To provide measurements spanning as large an altitude range as possible, two new lidars were built specifically for the GV and DEEPWAVE. A 7-W UV Rayleigh lidar was built to measure densities and infer temperatures from ~20 to 60 km, and a 10-W CW/pulsed sodium lidar was built to provide sodium densities and temperatures extending from ~75 to 105 km. An Advanced Mesosphere Temperature Mapper (AMTM) was built for the GV to image temperatures along and across the GV flight track. Additional side-viewing IR cameras extended the cross-track field of view (FOV) to ~900 km.
DEEPWAVE was also supported by extensive ground-based measurements, including another AMTM, Rayleigh lidars on South Island and Tasmania, an FPI, airglow imaging at two sites, a boundary layer radar, and several radiosonde sites.

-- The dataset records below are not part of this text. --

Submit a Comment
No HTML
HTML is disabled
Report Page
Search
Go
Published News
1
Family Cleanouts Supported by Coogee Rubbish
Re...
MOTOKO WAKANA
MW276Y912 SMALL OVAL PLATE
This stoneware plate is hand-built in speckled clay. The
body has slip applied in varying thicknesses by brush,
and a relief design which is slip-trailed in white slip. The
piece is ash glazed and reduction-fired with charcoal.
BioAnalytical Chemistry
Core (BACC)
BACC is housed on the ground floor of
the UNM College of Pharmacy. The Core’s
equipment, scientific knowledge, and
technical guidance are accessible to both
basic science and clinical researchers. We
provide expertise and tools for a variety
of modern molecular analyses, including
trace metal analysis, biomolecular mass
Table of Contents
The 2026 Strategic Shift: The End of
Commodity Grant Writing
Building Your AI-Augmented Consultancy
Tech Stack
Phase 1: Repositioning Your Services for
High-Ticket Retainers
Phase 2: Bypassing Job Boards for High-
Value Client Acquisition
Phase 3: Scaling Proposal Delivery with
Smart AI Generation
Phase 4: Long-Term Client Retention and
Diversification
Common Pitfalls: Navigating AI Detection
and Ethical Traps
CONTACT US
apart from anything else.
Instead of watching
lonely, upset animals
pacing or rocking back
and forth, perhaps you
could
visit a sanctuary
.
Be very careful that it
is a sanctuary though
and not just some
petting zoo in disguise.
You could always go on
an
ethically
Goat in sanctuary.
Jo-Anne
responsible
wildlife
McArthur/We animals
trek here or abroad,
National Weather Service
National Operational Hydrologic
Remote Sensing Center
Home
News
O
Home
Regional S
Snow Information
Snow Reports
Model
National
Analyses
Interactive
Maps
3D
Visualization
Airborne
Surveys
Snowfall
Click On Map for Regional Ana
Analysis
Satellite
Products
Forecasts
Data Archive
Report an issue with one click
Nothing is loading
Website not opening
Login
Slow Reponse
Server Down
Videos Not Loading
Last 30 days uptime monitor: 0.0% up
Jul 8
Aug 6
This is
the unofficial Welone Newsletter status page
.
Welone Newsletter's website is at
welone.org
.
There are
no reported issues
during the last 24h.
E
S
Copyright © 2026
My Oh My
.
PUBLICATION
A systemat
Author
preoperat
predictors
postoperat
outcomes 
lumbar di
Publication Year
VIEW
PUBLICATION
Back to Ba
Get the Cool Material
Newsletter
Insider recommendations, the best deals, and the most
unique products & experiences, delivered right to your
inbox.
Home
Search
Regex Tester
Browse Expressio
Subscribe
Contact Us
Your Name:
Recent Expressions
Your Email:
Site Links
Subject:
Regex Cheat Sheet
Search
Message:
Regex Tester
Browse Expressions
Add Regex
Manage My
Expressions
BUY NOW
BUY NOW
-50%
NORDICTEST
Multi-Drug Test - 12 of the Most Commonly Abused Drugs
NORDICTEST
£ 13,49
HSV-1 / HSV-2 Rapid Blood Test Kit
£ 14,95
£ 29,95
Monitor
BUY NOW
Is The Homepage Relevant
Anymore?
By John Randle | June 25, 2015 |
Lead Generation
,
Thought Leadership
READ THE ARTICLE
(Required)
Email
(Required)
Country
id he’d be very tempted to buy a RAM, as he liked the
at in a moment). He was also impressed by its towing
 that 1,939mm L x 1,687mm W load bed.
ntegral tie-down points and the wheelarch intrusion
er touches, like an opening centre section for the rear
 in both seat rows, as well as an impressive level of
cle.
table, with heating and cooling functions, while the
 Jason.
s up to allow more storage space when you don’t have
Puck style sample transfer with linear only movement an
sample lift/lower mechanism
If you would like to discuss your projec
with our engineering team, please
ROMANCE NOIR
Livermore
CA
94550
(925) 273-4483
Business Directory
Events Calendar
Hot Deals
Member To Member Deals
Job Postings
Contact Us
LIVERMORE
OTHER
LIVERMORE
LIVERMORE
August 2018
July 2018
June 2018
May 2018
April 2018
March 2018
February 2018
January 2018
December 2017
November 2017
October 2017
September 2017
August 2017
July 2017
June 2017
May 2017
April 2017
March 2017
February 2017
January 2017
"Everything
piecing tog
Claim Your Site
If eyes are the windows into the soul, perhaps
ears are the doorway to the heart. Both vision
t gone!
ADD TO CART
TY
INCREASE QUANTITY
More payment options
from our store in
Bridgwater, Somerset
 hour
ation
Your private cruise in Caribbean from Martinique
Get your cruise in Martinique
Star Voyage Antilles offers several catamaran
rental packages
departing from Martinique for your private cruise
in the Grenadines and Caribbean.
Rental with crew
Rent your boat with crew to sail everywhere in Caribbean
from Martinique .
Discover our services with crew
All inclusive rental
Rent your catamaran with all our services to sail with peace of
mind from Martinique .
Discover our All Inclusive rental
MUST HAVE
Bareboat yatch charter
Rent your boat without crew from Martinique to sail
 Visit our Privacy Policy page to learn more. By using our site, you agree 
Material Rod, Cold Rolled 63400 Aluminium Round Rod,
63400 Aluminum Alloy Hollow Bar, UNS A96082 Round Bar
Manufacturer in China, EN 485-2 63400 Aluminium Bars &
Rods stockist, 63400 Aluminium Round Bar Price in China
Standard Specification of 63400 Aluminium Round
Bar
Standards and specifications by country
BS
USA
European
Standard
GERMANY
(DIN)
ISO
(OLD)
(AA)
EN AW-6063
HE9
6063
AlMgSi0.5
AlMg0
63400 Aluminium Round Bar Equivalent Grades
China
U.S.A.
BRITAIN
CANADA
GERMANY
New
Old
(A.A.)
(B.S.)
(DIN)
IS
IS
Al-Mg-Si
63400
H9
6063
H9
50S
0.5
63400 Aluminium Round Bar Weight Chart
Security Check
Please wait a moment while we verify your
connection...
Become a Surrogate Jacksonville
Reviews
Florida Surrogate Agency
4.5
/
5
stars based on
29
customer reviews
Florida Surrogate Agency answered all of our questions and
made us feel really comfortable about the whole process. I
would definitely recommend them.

Extensive forecasting and modeling resources were available for flight planning and are being used in support of DEEPWAVE data analyses.
Vertical coupling by gravity waves (GWs) from sources in the lower atmosphere into the stratosphere and MLT are key dynamics accounting for the circulation and structure of the atmosphere from the surface to very high altitudes. These links are challenging or impossible to quantify with measurements from fixed sites, as ground-based instruments cannot characterize all of the GW scales and their spatial and temporal variability and horizontal extent at a majority of altitudes.
DEEPWAVE has specific relevance to goals 2 and 4 in the recent Heliophysics Decadal Survey, Solar and Space Physics: A Science for a Technological Society: 2. Determine the dynamics and coupling of Earth’s magnetosphere, ionosphere, and atmosphere and their response to solar and terrestrial inputs, 4. Discover and characterize fundamental processes that occur both within the heliosphere and throughout the universe.